Pattern Routing Exterior Details
This production-line method of shaping helped put a new deck on a Tudor house.
Synopsis: The author, a San Diego builder, adds a pergola and deck rail whose parts have been detailed with the help of a router and a pattern bit. The process is fast and accurate.
All right, a Tudor!” That’s the first thing I thought when I arrived at the Roses’ house in Coronado, California. I was there to see about replacing their old deck, and my favorite jobs are outdoor projects where I can recreate custom millwork on period houses.
When I design and build a project for a house with a particular style, whether it’s Southwestern, Victorian, Craftsman or whatever, my first step, after looking through my own books, is to go to the library to find out what details define these styles. In this case I was replacing a deck, and my goal was to build one that would look good on a Tudor-style house.
I found that Tudor homes exhibit a heaviness both in construction and in details left exposed. These homes are usually half-timber construction infilled with brick, stucco or stone, and the timbers are big; roofs are steep with wide barge-boards, and colors are often dark.
I did a few things to lend this deck a Tudor quality. First I sheathed the deck sides to give the profile bulk. For the railing I fabricated broad, pattern-routed balusters of 1×6 redwood. And to create a Tudor theme, I erected an open-roof timber-frame entryway, or pergola. For a heavy look, I stained the deck dark. The finish I used on this deck, and on all my outdoor projects, is Olympic oil-based deck stain. In this case it was Expresso semi-transparent stain.
Enclosing the crawlspace
The size and the shape of the deck were restricted by a driveway and a walkway, so I pretty much built the deck with the same perimeter as the old deck. I placed a new continuous concrete footing around the perimeter and built the supporting structure from pressure-treated Douglas fir. The deck joists bear on a 4×6 girder that’s supported by a stemwall of pressure-treated 2x4s spaced 16 in. o. c. I sheathed the stemwall, enclosing the crawlspace beneath the deck, to get a heavy look consistent with Tudor architecture. Exposed posts or a lattice skirt would have looked too light. To ventilate beneath the deck, I built mahogany grilles with redwood frames.

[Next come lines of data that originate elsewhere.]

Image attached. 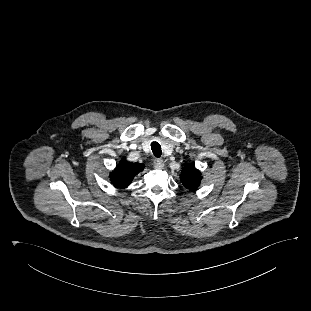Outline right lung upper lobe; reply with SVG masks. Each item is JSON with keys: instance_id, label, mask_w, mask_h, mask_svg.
<instances>
[{"instance_id": "1", "label": "right lung upper lobe", "mask_w": 311, "mask_h": 311, "mask_svg": "<svg viewBox=\"0 0 311 311\" xmlns=\"http://www.w3.org/2000/svg\"><path fill=\"white\" fill-rule=\"evenodd\" d=\"M144 167V164L128 162L123 158L110 174L111 183L118 188H127Z\"/></svg>"}]
</instances>
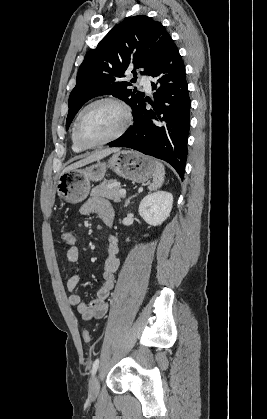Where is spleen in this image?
Segmentation results:
<instances>
[{"label": "spleen", "mask_w": 267, "mask_h": 419, "mask_svg": "<svg viewBox=\"0 0 267 419\" xmlns=\"http://www.w3.org/2000/svg\"><path fill=\"white\" fill-rule=\"evenodd\" d=\"M164 178H165L164 165L159 161H155V172L153 175V182L148 186V189L150 191L159 189L163 185Z\"/></svg>", "instance_id": "1"}]
</instances>
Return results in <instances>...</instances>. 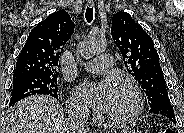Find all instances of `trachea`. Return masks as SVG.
I'll return each instance as SVG.
<instances>
[{"mask_svg":"<svg viewBox=\"0 0 184 133\" xmlns=\"http://www.w3.org/2000/svg\"><path fill=\"white\" fill-rule=\"evenodd\" d=\"M85 17L88 23L93 20V7H87Z\"/></svg>","mask_w":184,"mask_h":133,"instance_id":"trachea-1","label":"trachea"}]
</instances>
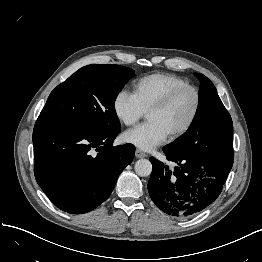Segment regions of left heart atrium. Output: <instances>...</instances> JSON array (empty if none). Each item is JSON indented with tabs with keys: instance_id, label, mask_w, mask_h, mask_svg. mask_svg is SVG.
Masks as SVG:
<instances>
[{
	"instance_id": "39dd6f15",
	"label": "left heart atrium",
	"mask_w": 262,
	"mask_h": 262,
	"mask_svg": "<svg viewBox=\"0 0 262 262\" xmlns=\"http://www.w3.org/2000/svg\"><path fill=\"white\" fill-rule=\"evenodd\" d=\"M168 134L155 121H148L124 133L127 143L133 144L142 150H152L166 141Z\"/></svg>"
}]
</instances>
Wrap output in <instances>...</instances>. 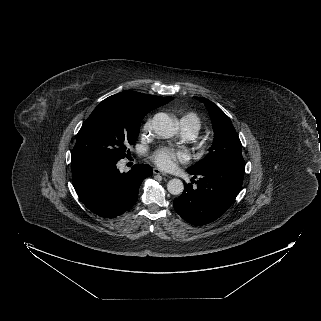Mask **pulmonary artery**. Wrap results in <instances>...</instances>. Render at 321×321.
I'll return each mask as SVG.
<instances>
[{"instance_id": "e3ab8cb5", "label": "pulmonary artery", "mask_w": 321, "mask_h": 321, "mask_svg": "<svg viewBox=\"0 0 321 321\" xmlns=\"http://www.w3.org/2000/svg\"><path fill=\"white\" fill-rule=\"evenodd\" d=\"M183 135L185 138H193L196 135V131L190 127L182 126Z\"/></svg>"}]
</instances>
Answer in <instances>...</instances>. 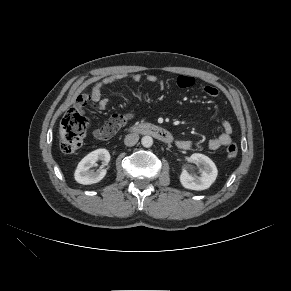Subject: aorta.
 <instances>
[{
    "label": "aorta",
    "mask_w": 291,
    "mask_h": 291,
    "mask_svg": "<svg viewBox=\"0 0 291 291\" xmlns=\"http://www.w3.org/2000/svg\"><path fill=\"white\" fill-rule=\"evenodd\" d=\"M141 144L144 147H151L153 145V139L151 136H143L141 139Z\"/></svg>",
    "instance_id": "1"
}]
</instances>
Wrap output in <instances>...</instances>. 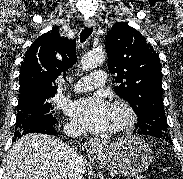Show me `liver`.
<instances>
[{
  "instance_id": "1",
  "label": "liver",
  "mask_w": 183,
  "mask_h": 179,
  "mask_svg": "<svg viewBox=\"0 0 183 179\" xmlns=\"http://www.w3.org/2000/svg\"><path fill=\"white\" fill-rule=\"evenodd\" d=\"M72 153V148L52 136L24 135L9 150L2 179H67ZM80 159L84 173L85 163Z\"/></svg>"
}]
</instances>
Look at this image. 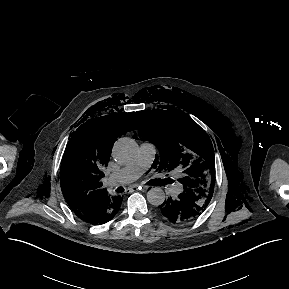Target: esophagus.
<instances>
[{"mask_svg":"<svg viewBox=\"0 0 289 289\" xmlns=\"http://www.w3.org/2000/svg\"><path fill=\"white\" fill-rule=\"evenodd\" d=\"M132 188L133 189H140L141 188L143 190H148L150 188V186H148V185H140V186L134 185Z\"/></svg>","mask_w":289,"mask_h":289,"instance_id":"obj_1","label":"esophagus"}]
</instances>
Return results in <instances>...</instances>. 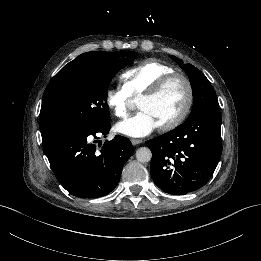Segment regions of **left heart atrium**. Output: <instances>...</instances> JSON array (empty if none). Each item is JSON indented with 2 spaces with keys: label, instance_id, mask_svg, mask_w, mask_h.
Returning <instances> with one entry per match:
<instances>
[{
  "label": "left heart atrium",
  "instance_id": "39dd6f15",
  "mask_svg": "<svg viewBox=\"0 0 261 261\" xmlns=\"http://www.w3.org/2000/svg\"><path fill=\"white\" fill-rule=\"evenodd\" d=\"M158 127V122L151 114L141 110L129 120L119 123L116 126V130L124 135L140 138L149 135Z\"/></svg>",
  "mask_w": 261,
  "mask_h": 261
}]
</instances>
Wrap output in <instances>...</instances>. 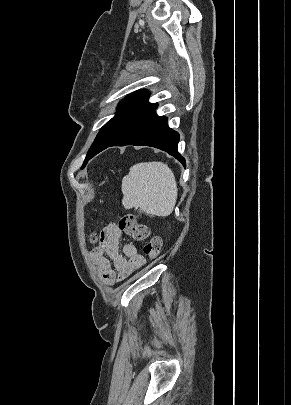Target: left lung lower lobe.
I'll return each instance as SVG.
<instances>
[{
    "label": "left lung lower lobe",
    "instance_id": "1",
    "mask_svg": "<svg viewBox=\"0 0 291 405\" xmlns=\"http://www.w3.org/2000/svg\"><path fill=\"white\" fill-rule=\"evenodd\" d=\"M148 97L146 94L142 99L126 130L107 147L151 146L166 151L186 166L185 159L178 152L179 134L168 127L166 117L155 113L157 104L149 103Z\"/></svg>",
    "mask_w": 291,
    "mask_h": 405
}]
</instances>
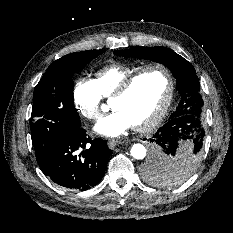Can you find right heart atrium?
Listing matches in <instances>:
<instances>
[{"label":"right heart atrium","instance_id":"obj_1","mask_svg":"<svg viewBox=\"0 0 233 233\" xmlns=\"http://www.w3.org/2000/svg\"><path fill=\"white\" fill-rule=\"evenodd\" d=\"M102 99L93 79L80 77L72 90V101L76 111L85 119L97 120L101 115Z\"/></svg>","mask_w":233,"mask_h":233}]
</instances>
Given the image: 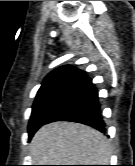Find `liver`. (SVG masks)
<instances>
[{"label": "liver", "mask_w": 135, "mask_h": 166, "mask_svg": "<svg viewBox=\"0 0 135 166\" xmlns=\"http://www.w3.org/2000/svg\"><path fill=\"white\" fill-rule=\"evenodd\" d=\"M29 150L35 165H107L111 157L110 143L102 133L73 122L42 126Z\"/></svg>", "instance_id": "6515ba94"}]
</instances>
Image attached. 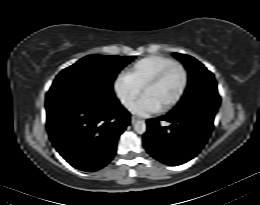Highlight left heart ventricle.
Instances as JSON below:
<instances>
[{
  "mask_svg": "<svg viewBox=\"0 0 260 205\" xmlns=\"http://www.w3.org/2000/svg\"><path fill=\"white\" fill-rule=\"evenodd\" d=\"M182 84L183 74L180 70L175 69L149 89L145 95L163 107L178 94Z\"/></svg>",
  "mask_w": 260,
  "mask_h": 205,
  "instance_id": "1",
  "label": "left heart ventricle"
}]
</instances>
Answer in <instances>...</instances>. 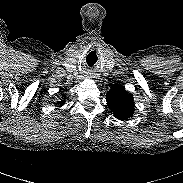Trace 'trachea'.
Here are the masks:
<instances>
[{"label":"trachea","instance_id":"3493384b","mask_svg":"<svg viewBox=\"0 0 183 183\" xmlns=\"http://www.w3.org/2000/svg\"><path fill=\"white\" fill-rule=\"evenodd\" d=\"M87 64L89 66H93L97 62V56L96 53H90L86 58Z\"/></svg>","mask_w":183,"mask_h":183}]
</instances>
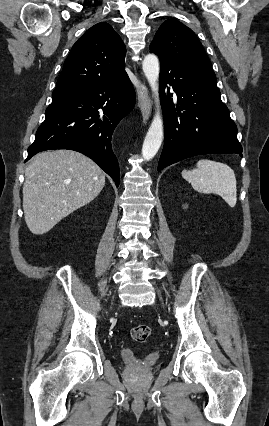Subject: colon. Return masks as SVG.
Wrapping results in <instances>:
<instances>
[{"instance_id": "obj_1", "label": "colon", "mask_w": 269, "mask_h": 426, "mask_svg": "<svg viewBox=\"0 0 269 426\" xmlns=\"http://www.w3.org/2000/svg\"><path fill=\"white\" fill-rule=\"evenodd\" d=\"M132 338L137 343H146L151 336V328L146 324H137L132 328Z\"/></svg>"}]
</instances>
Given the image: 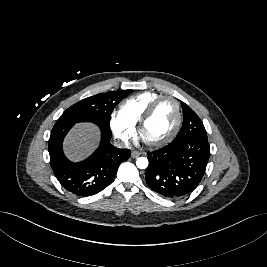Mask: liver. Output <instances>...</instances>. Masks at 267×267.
Segmentation results:
<instances>
[{
	"label": "liver",
	"mask_w": 267,
	"mask_h": 267,
	"mask_svg": "<svg viewBox=\"0 0 267 267\" xmlns=\"http://www.w3.org/2000/svg\"><path fill=\"white\" fill-rule=\"evenodd\" d=\"M99 130L92 123H80L69 132L64 140V151L72 161H80L97 146Z\"/></svg>",
	"instance_id": "liver-1"
}]
</instances>
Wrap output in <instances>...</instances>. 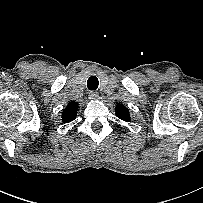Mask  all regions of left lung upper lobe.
I'll list each match as a JSON object with an SVG mask.
<instances>
[{"label": "left lung upper lobe", "instance_id": "left-lung-upper-lobe-1", "mask_svg": "<svg viewBox=\"0 0 203 203\" xmlns=\"http://www.w3.org/2000/svg\"><path fill=\"white\" fill-rule=\"evenodd\" d=\"M116 116L123 121H130L129 110L121 103L117 104L115 107Z\"/></svg>", "mask_w": 203, "mask_h": 203}]
</instances>
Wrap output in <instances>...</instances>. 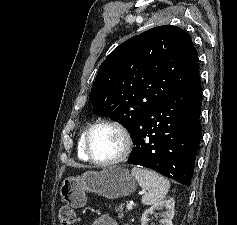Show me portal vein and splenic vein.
Here are the masks:
<instances>
[{
    "label": "portal vein and splenic vein",
    "mask_w": 237,
    "mask_h": 225,
    "mask_svg": "<svg viewBox=\"0 0 237 225\" xmlns=\"http://www.w3.org/2000/svg\"><path fill=\"white\" fill-rule=\"evenodd\" d=\"M126 207H127V209H132V204L131 203H127Z\"/></svg>",
    "instance_id": "obj_1"
}]
</instances>
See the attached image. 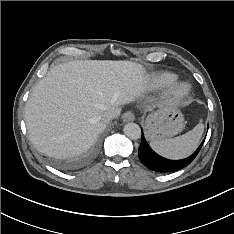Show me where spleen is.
<instances>
[{
    "mask_svg": "<svg viewBox=\"0 0 234 234\" xmlns=\"http://www.w3.org/2000/svg\"><path fill=\"white\" fill-rule=\"evenodd\" d=\"M204 131L200 122L191 131L172 139L154 140L151 147L160 155L169 159H182L191 155L197 148Z\"/></svg>",
    "mask_w": 234,
    "mask_h": 234,
    "instance_id": "spleen-1",
    "label": "spleen"
}]
</instances>
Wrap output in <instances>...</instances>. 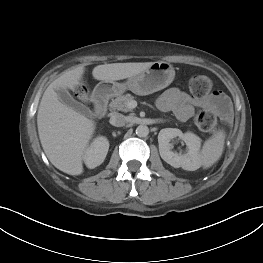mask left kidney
<instances>
[{
	"instance_id": "left-kidney-1",
	"label": "left kidney",
	"mask_w": 263,
	"mask_h": 263,
	"mask_svg": "<svg viewBox=\"0 0 263 263\" xmlns=\"http://www.w3.org/2000/svg\"><path fill=\"white\" fill-rule=\"evenodd\" d=\"M176 137L186 143L187 153L180 154L171 150L172 144L170 141ZM158 143L161 158L174 168L181 167L184 170L194 171L200 167L201 139L197 135L191 132L182 133L177 128H165L160 130L158 134Z\"/></svg>"
}]
</instances>
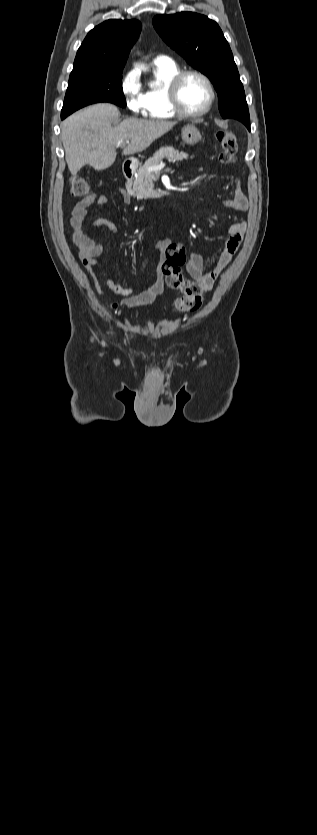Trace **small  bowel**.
Listing matches in <instances>:
<instances>
[{
  "label": "small bowel",
  "instance_id": "1",
  "mask_svg": "<svg viewBox=\"0 0 317 835\" xmlns=\"http://www.w3.org/2000/svg\"><path fill=\"white\" fill-rule=\"evenodd\" d=\"M123 200L125 203H130L131 198L129 195L123 193ZM106 203L107 198L105 196L90 193L74 206L70 219L72 241L79 249V256L83 265L94 276L98 267L97 258L103 254L104 248L101 243L87 235L85 219L90 206L104 205ZM225 204L236 211H247L248 200L239 180L234 185L232 198L227 200ZM88 226L93 228L103 227L115 235L119 234L118 226L106 218H96L90 221ZM244 230L245 228L242 223H234L229 227L228 236L219 255L217 265L214 270L208 273H204L203 271V257L198 253H192L187 256L186 248L181 243H175L168 238H164L156 243L155 248L159 254L160 264L167 259L180 260L182 264L186 262L188 275L201 286L203 291H209L213 288L216 280L237 252L243 240ZM104 284L113 293L123 297L120 302L111 304L113 308H133L147 301L149 297L161 294L164 290V278L160 271H158L155 281L143 289L125 287L114 282L108 276L104 278Z\"/></svg>",
  "mask_w": 317,
  "mask_h": 835
}]
</instances>
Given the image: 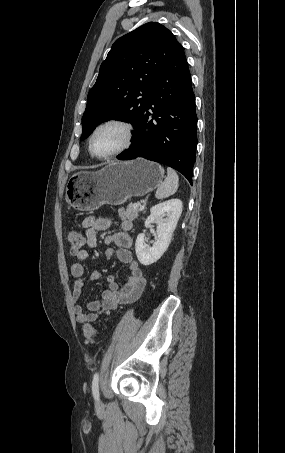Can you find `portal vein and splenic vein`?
Instances as JSON below:
<instances>
[{
  "label": "portal vein and splenic vein",
  "mask_w": 285,
  "mask_h": 453,
  "mask_svg": "<svg viewBox=\"0 0 285 453\" xmlns=\"http://www.w3.org/2000/svg\"><path fill=\"white\" fill-rule=\"evenodd\" d=\"M133 207H134V208H138V207H139V203L133 204Z\"/></svg>",
  "instance_id": "18ae733b"
}]
</instances>
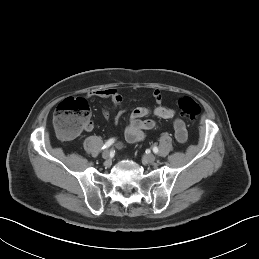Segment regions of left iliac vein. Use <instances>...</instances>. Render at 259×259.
<instances>
[{
    "label": "left iliac vein",
    "mask_w": 259,
    "mask_h": 259,
    "mask_svg": "<svg viewBox=\"0 0 259 259\" xmlns=\"http://www.w3.org/2000/svg\"><path fill=\"white\" fill-rule=\"evenodd\" d=\"M144 161L147 162V163H152L156 160V157L154 154H147L144 156Z\"/></svg>",
    "instance_id": "1"
}]
</instances>
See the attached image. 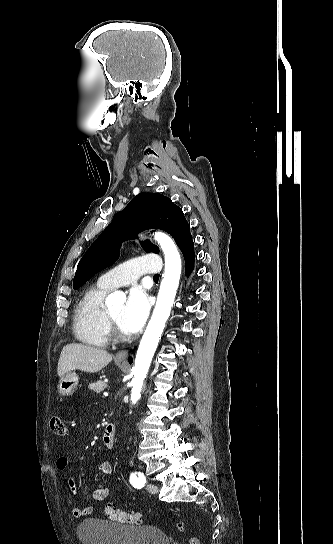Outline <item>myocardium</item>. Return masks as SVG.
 <instances>
[{
  "mask_svg": "<svg viewBox=\"0 0 333 544\" xmlns=\"http://www.w3.org/2000/svg\"><path fill=\"white\" fill-rule=\"evenodd\" d=\"M106 317H107L110 333L114 336V338H116L117 340L126 339V334L120 329L118 323L111 316L109 311H106Z\"/></svg>",
  "mask_w": 333,
  "mask_h": 544,
  "instance_id": "obj_1",
  "label": "myocardium"
}]
</instances>
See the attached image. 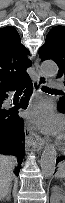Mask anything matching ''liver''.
I'll return each instance as SVG.
<instances>
[{
    "label": "liver",
    "mask_w": 65,
    "mask_h": 203,
    "mask_svg": "<svg viewBox=\"0 0 65 203\" xmlns=\"http://www.w3.org/2000/svg\"><path fill=\"white\" fill-rule=\"evenodd\" d=\"M17 164L13 156L0 155V199L5 198L11 191L12 171Z\"/></svg>",
    "instance_id": "6515ba94"
}]
</instances>
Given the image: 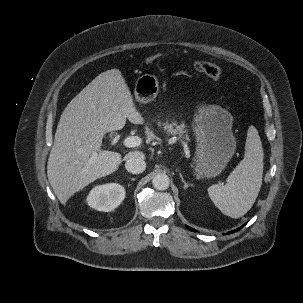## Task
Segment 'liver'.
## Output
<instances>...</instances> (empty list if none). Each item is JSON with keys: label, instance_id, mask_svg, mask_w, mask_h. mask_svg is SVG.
I'll return each mask as SVG.
<instances>
[{"label": "liver", "instance_id": "liver-1", "mask_svg": "<svg viewBox=\"0 0 303 303\" xmlns=\"http://www.w3.org/2000/svg\"><path fill=\"white\" fill-rule=\"evenodd\" d=\"M126 119L144 123L119 69L99 74L66 106L47 164L48 180L63 205L85 186L118 169L121 154L100 148L103 136L122 129ZM133 157L144 158V154L131 151L124 159Z\"/></svg>", "mask_w": 303, "mask_h": 303}]
</instances>
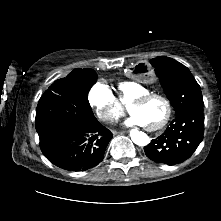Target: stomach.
Here are the masks:
<instances>
[{
	"label": "stomach",
	"instance_id": "0dacf381",
	"mask_svg": "<svg viewBox=\"0 0 221 221\" xmlns=\"http://www.w3.org/2000/svg\"><path fill=\"white\" fill-rule=\"evenodd\" d=\"M128 74L131 79L143 84H151L157 78L156 69L148 62H135L130 65Z\"/></svg>",
	"mask_w": 221,
	"mask_h": 221
}]
</instances>
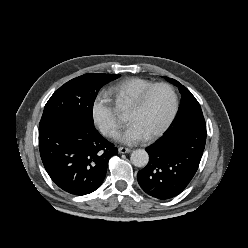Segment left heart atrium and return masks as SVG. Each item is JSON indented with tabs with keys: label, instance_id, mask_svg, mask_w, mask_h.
I'll return each mask as SVG.
<instances>
[{
	"label": "left heart atrium",
	"instance_id": "left-heart-atrium-1",
	"mask_svg": "<svg viewBox=\"0 0 248 248\" xmlns=\"http://www.w3.org/2000/svg\"><path fill=\"white\" fill-rule=\"evenodd\" d=\"M116 139L125 144H135L145 140L146 135L136 124L130 123L116 135Z\"/></svg>",
	"mask_w": 248,
	"mask_h": 248
}]
</instances>
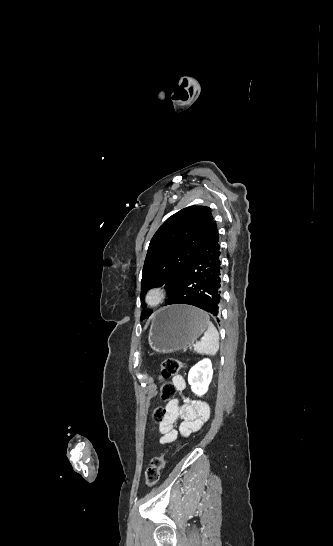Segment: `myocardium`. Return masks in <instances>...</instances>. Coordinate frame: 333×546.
<instances>
[{
    "instance_id": "f54148a6",
    "label": "myocardium",
    "mask_w": 333,
    "mask_h": 546,
    "mask_svg": "<svg viewBox=\"0 0 333 546\" xmlns=\"http://www.w3.org/2000/svg\"><path fill=\"white\" fill-rule=\"evenodd\" d=\"M166 296L167 292L164 287L154 285L148 289L145 300L150 306H158L165 300Z\"/></svg>"
}]
</instances>
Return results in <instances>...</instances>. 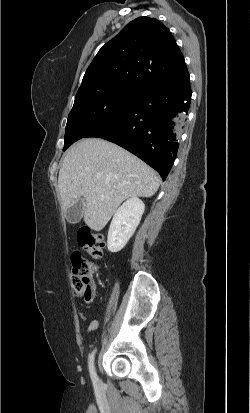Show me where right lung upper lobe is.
Instances as JSON below:
<instances>
[{
	"mask_svg": "<svg viewBox=\"0 0 250 413\" xmlns=\"http://www.w3.org/2000/svg\"><path fill=\"white\" fill-rule=\"evenodd\" d=\"M188 79L184 57L169 29L155 18L139 17L99 50L79 90L124 85L143 91Z\"/></svg>",
	"mask_w": 250,
	"mask_h": 413,
	"instance_id": "obj_1",
	"label": "right lung upper lobe"
}]
</instances>
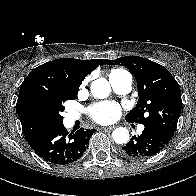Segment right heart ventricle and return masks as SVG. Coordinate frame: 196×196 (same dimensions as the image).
Here are the masks:
<instances>
[{
  "instance_id": "obj_1",
  "label": "right heart ventricle",
  "mask_w": 196,
  "mask_h": 196,
  "mask_svg": "<svg viewBox=\"0 0 196 196\" xmlns=\"http://www.w3.org/2000/svg\"><path fill=\"white\" fill-rule=\"evenodd\" d=\"M124 72L125 71L120 70V69H113V70L110 71L109 77H115V76H118V75H120Z\"/></svg>"
}]
</instances>
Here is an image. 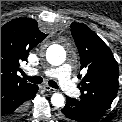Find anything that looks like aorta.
Wrapping results in <instances>:
<instances>
[{
    "mask_svg": "<svg viewBox=\"0 0 122 122\" xmlns=\"http://www.w3.org/2000/svg\"><path fill=\"white\" fill-rule=\"evenodd\" d=\"M46 59L51 65L59 66L66 59L65 50L59 45H53L47 50ZM51 103L57 108L62 107L65 103V98L60 93H54L51 97Z\"/></svg>",
    "mask_w": 122,
    "mask_h": 122,
    "instance_id": "obj_1",
    "label": "aorta"
}]
</instances>
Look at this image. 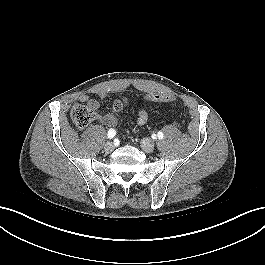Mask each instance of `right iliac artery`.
Returning a JSON list of instances; mask_svg holds the SVG:
<instances>
[{"mask_svg": "<svg viewBox=\"0 0 265 265\" xmlns=\"http://www.w3.org/2000/svg\"><path fill=\"white\" fill-rule=\"evenodd\" d=\"M115 135H116V131L114 129H109L108 134H107L108 138L112 139L115 137Z\"/></svg>", "mask_w": 265, "mask_h": 265, "instance_id": "obj_1", "label": "right iliac artery"}]
</instances>
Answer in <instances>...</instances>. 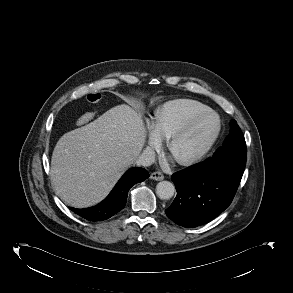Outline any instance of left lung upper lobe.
<instances>
[{
	"mask_svg": "<svg viewBox=\"0 0 293 293\" xmlns=\"http://www.w3.org/2000/svg\"><path fill=\"white\" fill-rule=\"evenodd\" d=\"M238 148H246V143L240 127L238 126L235 120H231L230 134L225 139L223 146H221L215 152L213 157H220V155L226 152L234 151Z\"/></svg>",
	"mask_w": 293,
	"mask_h": 293,
	"instance_id": "5c2ea615",
	"label": "left lung upper lobe"
}]
</instances>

All of the exposed stock on this project is kiln-dried clear-heart, vertical-grain redwood, the sweetest wood to work that you could ever find. Redwood is great for outdoor use because it’s stable — no warping, checking or splintering — and it lasts a long time. Its workability allowed for a lot of pattern-routed details — most notably the profiled members on the railing and the pergola — that really helped the deck work with the Tudor-style house.